Search the entries below for the word "خبرنامه" and copy every line where it appears.

**********

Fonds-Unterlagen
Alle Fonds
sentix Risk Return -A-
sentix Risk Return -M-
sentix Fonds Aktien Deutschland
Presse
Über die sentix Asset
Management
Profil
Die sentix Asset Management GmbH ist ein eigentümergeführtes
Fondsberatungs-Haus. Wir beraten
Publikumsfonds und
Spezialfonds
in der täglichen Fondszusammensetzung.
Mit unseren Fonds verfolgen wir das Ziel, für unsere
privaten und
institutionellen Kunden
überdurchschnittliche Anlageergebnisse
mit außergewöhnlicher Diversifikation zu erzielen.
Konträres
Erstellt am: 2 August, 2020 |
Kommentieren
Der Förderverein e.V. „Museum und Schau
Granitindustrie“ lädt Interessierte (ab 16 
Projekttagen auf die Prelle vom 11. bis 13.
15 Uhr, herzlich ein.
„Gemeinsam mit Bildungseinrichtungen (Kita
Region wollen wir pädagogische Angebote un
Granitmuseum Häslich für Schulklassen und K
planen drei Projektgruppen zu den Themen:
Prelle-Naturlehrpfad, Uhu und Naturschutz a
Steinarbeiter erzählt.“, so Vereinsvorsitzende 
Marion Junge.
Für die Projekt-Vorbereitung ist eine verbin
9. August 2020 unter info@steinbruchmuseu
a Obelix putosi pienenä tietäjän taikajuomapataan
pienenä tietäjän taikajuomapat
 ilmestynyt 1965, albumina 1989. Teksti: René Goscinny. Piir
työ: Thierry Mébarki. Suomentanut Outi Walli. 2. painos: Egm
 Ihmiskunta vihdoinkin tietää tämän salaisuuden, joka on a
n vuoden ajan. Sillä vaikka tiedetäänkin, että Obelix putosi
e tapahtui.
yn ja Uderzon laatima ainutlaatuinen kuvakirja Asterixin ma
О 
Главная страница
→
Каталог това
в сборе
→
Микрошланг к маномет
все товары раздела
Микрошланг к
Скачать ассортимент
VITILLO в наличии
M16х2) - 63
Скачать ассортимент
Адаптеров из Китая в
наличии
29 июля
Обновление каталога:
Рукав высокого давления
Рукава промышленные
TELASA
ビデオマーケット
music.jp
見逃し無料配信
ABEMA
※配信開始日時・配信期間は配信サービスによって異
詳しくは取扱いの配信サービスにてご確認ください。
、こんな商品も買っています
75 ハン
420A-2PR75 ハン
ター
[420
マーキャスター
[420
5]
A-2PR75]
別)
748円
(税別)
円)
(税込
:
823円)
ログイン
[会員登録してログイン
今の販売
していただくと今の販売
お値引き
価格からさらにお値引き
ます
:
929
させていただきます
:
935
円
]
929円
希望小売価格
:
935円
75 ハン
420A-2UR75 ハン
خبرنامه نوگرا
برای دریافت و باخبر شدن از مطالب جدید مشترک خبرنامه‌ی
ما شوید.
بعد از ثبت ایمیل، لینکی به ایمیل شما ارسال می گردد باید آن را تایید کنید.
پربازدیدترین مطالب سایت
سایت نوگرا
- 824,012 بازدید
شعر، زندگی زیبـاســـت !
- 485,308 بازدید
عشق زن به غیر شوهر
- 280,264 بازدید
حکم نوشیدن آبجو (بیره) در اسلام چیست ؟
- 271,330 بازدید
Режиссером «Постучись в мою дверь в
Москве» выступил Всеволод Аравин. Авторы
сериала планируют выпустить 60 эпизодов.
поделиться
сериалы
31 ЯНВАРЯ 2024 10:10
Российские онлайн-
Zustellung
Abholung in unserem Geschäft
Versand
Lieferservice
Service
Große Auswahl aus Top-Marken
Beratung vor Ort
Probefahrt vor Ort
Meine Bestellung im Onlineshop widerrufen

**********

# Result
خبرنامه نوگرا
برای دریافت و باخبر شدن از مطالب جدید مشترک خبرنامه‌ی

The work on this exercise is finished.